Temperature measurement inside a transformer (core, oil, windings, etc.) is often restricted to just top-oil temperature measurement. This is due to the fact RTDs and thermocouples cannot be placed inside a high voltage/electrical stress environment. This often warrants tradeoffs or compromises such as top oil temperature management (at 120°C max) with winding paper insulation (at 90°C max). In the past, this was possible since the load profile was a slow ramp with enough time to efficiently conduct heat away from the windings by the oil medium. Both of these assumptions are not valid anymore due to changing ambient and high RE penetration.

Today, fiber optic temperature measurement systems overcome several of the challenges described above.? They are thin and can be placed just about anywhere (including winding slots). Since they carry only laser-light, they are not affected by any electrical stress environment and are immune to EMI/EMF. Further, the technology enables digital, synchronized, time-stamped temperature measurements in real-time. Such systems can accommodate large fiber loop lengths (up to 20 km) with a temperature measurement every 1 meter along its length (enabling literally thousands of temperature measurements per measurement cycle). This allows for a good 3-dimensional internal thermal map of the power transformer. This technology has been successfully piloted in Canada/USA in medium voltage power transformers, cables, motors and reactors.

Such 3-dimensional internal thermal mapping can be undertaken on (a) new designs by the OEM as a prototype; (b) on a few transformers across geographies or substation groups or with other assets to create digital twin models; and (c) as a dynamic aid to real-time power transformer operations. Such internal temperature data can be correlated with electrical loads and ambient conditions to create standard operating procedures (SOP) and/or be fed into a SCADA system for real-time network operation.

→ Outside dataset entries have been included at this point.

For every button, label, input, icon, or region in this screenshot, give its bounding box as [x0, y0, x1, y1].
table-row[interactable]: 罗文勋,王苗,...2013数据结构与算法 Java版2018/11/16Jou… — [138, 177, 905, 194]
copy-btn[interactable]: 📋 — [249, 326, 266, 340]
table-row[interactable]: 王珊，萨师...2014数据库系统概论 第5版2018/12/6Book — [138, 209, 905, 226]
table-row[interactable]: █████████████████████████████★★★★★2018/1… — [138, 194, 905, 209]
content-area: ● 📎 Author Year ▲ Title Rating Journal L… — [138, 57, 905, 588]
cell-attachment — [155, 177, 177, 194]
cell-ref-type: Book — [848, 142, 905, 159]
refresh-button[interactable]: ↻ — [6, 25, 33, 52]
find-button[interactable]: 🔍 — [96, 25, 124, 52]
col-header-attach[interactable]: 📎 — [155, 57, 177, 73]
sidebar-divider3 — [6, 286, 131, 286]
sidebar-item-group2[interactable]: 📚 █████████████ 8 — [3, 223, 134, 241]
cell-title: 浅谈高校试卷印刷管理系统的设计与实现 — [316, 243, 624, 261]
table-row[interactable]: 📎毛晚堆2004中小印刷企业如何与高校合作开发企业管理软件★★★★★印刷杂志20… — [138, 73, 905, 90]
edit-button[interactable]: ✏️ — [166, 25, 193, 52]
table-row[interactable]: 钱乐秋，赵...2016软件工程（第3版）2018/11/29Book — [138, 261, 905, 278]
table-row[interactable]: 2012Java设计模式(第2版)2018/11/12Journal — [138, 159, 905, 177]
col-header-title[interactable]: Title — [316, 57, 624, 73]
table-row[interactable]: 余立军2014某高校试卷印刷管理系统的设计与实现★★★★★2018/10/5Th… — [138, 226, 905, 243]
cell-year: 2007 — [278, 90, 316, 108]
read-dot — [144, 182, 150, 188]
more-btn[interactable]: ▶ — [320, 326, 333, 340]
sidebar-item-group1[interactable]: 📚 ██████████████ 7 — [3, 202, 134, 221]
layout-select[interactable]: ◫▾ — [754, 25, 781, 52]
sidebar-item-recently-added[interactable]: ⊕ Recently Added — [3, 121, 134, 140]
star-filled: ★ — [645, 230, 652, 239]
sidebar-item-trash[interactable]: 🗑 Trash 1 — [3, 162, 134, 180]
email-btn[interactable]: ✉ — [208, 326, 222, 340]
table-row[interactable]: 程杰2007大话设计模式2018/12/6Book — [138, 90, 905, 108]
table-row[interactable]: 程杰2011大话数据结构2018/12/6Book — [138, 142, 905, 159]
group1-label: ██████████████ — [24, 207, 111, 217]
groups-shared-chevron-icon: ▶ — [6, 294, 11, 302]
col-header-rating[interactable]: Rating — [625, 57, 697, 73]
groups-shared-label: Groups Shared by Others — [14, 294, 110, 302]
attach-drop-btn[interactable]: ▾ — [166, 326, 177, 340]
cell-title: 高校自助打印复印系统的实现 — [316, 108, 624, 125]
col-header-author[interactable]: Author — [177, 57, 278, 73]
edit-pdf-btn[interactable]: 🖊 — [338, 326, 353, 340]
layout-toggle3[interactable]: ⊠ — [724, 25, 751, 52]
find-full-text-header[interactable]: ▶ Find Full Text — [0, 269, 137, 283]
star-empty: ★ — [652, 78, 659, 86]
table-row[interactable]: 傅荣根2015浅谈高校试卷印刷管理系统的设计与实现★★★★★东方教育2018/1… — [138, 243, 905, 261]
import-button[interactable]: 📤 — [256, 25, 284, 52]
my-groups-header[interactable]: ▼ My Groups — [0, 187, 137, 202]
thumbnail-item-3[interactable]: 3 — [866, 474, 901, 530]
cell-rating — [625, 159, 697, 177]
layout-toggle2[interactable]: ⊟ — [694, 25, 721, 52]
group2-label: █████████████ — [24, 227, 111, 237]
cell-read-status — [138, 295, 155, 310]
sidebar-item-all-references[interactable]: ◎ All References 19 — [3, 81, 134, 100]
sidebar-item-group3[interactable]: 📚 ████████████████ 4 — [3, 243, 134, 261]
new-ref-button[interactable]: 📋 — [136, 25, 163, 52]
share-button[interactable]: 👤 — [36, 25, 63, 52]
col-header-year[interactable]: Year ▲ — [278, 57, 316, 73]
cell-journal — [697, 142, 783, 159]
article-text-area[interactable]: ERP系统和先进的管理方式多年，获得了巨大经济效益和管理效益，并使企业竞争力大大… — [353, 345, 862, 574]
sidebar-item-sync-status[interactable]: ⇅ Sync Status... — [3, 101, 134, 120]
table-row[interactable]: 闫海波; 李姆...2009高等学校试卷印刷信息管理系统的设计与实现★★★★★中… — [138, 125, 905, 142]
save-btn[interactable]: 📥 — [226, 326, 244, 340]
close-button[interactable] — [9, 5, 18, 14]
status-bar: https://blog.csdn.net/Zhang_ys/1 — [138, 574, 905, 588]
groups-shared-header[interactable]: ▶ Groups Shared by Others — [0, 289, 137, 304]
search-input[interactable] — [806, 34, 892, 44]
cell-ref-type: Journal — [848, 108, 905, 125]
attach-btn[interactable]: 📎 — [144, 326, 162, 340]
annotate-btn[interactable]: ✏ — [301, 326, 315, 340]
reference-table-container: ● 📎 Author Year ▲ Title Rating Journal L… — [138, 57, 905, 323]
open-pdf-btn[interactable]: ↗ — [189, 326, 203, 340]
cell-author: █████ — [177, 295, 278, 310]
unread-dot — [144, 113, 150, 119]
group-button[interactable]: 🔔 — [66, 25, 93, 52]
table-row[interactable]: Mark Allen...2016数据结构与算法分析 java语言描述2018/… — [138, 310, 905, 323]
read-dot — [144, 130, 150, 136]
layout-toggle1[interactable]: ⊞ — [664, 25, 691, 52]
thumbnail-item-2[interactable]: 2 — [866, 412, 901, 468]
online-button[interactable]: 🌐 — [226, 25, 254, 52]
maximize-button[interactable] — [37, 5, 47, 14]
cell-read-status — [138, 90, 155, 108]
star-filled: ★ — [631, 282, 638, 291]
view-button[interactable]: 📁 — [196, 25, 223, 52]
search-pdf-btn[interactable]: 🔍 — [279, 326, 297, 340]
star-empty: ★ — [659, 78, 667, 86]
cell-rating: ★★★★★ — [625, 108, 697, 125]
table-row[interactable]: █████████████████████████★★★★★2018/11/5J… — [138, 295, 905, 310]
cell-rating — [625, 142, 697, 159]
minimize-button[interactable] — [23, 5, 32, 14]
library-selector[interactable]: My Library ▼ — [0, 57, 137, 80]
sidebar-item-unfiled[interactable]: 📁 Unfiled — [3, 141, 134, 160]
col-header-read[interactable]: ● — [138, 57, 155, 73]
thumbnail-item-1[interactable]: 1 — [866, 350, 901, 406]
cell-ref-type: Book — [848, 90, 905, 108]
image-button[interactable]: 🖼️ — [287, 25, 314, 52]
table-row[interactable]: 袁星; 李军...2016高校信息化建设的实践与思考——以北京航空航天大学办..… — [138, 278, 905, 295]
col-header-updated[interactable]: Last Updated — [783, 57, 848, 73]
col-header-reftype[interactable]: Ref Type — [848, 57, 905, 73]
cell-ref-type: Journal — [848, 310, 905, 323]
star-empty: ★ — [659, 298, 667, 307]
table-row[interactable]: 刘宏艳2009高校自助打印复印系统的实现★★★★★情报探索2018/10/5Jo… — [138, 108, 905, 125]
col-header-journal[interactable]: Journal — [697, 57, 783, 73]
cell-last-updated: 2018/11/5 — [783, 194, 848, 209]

The question is how many thermal data points and where inside a transformer, would constitute a good set of thermal mapping results. At the least, a representational temperature mapping should include about 25 data points each from (a) the steel core (core temperature); (b) select winding slots to include copper, joints, paper insulation (winding temperature); (c) bottom oil, bulk-oil areas, top-oil and wall-oil (oil temperature gradients); (d) external radiator (OFW cooling) or transformer tank top/sides (ONAN cooling); and (e) ambient air temperature (weather temperature). Thus, a good thermal asset mapping could have about 100 real-time temperature data points in 3-dimensions. Higher MVA or KV Class models and designs could have more data points.

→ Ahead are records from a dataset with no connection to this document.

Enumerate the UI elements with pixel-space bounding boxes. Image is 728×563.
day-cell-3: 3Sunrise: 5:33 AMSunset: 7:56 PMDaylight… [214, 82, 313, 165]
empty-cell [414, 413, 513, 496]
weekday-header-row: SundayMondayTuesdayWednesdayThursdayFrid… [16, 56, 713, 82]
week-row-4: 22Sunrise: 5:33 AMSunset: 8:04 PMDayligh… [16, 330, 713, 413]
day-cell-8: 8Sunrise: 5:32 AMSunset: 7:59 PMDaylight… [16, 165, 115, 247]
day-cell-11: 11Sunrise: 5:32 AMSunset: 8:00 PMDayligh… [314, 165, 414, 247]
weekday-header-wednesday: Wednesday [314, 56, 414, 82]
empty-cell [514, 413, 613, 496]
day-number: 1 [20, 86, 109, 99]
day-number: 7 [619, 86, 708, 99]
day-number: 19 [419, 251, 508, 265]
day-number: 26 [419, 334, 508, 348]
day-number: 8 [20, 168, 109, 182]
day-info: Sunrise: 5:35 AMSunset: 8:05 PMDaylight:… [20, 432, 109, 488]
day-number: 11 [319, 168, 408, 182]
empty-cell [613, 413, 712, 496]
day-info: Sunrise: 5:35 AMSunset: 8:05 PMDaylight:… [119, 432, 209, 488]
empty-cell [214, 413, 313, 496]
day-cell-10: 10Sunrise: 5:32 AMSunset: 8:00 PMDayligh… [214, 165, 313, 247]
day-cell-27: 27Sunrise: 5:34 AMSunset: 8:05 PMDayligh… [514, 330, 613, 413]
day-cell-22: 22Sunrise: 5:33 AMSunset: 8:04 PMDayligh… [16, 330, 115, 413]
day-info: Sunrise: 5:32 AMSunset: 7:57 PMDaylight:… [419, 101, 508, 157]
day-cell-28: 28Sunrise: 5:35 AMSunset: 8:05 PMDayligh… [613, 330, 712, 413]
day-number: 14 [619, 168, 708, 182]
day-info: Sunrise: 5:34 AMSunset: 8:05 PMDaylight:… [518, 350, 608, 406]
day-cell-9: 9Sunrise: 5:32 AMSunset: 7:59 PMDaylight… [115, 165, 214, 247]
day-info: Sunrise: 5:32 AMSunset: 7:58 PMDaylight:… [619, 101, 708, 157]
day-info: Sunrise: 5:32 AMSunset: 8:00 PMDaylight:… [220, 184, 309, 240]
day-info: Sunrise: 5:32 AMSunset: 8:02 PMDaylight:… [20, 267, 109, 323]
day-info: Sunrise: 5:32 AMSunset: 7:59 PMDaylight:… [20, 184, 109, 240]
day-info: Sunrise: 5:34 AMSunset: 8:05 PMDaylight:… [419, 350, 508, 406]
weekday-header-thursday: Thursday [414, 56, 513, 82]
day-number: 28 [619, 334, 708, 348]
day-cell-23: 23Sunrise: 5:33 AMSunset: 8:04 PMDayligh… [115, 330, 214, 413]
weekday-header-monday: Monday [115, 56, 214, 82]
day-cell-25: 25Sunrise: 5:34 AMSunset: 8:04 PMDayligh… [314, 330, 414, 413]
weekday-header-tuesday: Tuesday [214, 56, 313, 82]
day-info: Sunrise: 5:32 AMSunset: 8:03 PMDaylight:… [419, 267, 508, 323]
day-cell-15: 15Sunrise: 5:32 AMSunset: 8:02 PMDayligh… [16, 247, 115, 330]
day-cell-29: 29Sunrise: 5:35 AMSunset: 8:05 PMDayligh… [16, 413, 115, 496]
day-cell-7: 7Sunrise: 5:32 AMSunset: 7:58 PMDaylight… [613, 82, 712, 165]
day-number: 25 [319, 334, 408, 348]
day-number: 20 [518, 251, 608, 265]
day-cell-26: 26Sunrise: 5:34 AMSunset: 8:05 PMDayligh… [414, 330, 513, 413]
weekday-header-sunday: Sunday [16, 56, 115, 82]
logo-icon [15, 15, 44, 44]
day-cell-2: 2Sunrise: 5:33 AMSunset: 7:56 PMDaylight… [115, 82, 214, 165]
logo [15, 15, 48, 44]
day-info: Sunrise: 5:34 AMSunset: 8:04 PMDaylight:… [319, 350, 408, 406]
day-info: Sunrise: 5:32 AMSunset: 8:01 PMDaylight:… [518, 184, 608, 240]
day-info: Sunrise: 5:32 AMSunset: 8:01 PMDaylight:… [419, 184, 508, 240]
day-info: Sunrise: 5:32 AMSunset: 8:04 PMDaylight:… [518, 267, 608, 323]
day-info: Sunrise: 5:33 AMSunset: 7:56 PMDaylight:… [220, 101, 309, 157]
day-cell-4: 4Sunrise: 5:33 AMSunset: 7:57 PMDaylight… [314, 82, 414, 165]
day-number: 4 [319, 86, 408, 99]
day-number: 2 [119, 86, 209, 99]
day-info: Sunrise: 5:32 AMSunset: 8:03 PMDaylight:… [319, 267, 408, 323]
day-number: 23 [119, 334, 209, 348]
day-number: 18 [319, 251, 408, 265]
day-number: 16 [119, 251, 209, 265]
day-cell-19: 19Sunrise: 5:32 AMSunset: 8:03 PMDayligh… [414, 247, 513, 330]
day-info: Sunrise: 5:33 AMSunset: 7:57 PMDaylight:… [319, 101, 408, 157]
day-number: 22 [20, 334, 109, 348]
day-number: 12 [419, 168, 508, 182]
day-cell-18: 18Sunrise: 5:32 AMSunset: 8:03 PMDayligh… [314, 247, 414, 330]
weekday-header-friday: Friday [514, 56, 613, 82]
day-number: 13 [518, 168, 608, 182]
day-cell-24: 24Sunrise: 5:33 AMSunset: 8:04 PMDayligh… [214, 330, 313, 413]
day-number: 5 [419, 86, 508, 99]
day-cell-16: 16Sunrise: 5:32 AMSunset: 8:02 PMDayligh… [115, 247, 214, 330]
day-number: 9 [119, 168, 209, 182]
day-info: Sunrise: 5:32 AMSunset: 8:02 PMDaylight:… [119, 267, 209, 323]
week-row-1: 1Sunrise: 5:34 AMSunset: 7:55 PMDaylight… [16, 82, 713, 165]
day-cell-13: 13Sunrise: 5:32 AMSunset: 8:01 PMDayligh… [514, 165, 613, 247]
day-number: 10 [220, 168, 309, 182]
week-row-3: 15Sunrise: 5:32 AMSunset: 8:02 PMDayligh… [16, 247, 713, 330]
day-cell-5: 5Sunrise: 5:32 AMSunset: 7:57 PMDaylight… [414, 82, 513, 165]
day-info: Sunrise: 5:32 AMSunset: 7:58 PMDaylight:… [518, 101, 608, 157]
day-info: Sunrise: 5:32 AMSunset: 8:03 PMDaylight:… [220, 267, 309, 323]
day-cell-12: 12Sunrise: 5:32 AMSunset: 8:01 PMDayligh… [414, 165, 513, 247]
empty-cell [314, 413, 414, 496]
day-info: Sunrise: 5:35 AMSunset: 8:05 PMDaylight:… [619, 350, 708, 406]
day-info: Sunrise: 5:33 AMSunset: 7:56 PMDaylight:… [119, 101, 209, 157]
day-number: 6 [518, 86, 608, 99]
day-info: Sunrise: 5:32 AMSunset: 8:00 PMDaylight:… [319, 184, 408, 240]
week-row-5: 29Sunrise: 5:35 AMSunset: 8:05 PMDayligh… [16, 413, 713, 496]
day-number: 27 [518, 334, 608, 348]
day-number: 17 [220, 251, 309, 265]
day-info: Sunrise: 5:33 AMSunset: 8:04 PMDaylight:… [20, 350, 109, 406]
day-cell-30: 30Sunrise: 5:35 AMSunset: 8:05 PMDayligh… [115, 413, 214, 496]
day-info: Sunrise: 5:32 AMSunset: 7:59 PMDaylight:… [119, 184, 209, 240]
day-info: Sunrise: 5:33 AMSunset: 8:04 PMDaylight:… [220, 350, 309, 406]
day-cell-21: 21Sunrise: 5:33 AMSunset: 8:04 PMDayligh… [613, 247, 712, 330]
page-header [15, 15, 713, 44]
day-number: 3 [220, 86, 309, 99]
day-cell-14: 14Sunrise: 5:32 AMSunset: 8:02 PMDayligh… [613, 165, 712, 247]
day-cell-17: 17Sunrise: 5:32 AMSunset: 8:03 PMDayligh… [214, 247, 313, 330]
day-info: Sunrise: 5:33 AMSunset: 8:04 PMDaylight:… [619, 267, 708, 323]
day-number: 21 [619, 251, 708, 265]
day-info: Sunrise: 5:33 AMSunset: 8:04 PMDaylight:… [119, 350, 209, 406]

To standardize DTRs, collaborative efforts must begin with utilities, OEMs, Standards bodies (SDOs) and research organizations working together to define the above. At the very least the utility needs (a) a new ambient temperature standard (50°C or 55°C); (b) an AATR operating procedure given rising ambient temperatures; and (c) real-time dynamic operating guidelines for large transformers along the lines of a dynamic transformer rating (DTR) model.

The need for Dynamic Transformer Rating (DTR) is urgent if our older assets must continue to operate in climate change and high RE penetration environment.